### WORK REQUIRED
Copy out, from the entries below, each line that holds the string "onze".

### DATA
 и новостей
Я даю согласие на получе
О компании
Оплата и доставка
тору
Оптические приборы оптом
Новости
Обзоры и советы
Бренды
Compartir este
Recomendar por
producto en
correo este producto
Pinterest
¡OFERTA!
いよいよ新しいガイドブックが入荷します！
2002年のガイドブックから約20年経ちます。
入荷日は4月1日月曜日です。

...

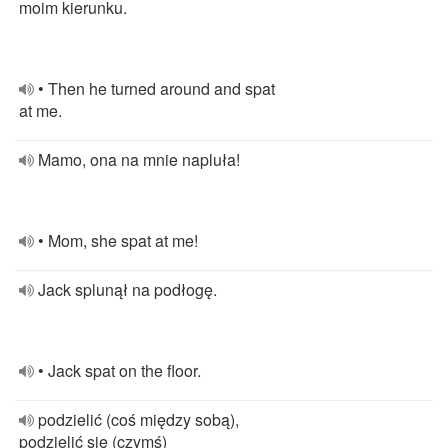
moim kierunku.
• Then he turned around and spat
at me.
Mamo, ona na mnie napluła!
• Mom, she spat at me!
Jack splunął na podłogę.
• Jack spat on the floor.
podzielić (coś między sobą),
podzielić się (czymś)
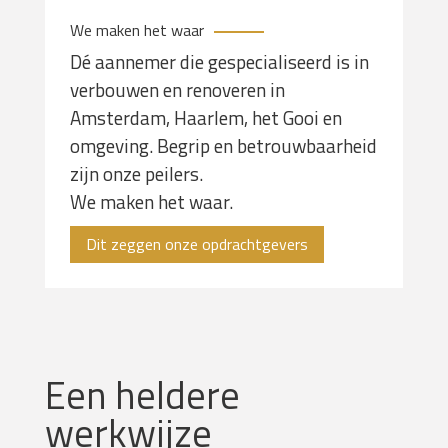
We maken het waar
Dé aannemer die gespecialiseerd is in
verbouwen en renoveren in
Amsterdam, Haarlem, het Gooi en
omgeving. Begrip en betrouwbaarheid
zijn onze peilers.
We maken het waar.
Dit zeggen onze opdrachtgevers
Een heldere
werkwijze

### RESULT
zijn onze peilers.
Dit zeggen onze opdrachtgevers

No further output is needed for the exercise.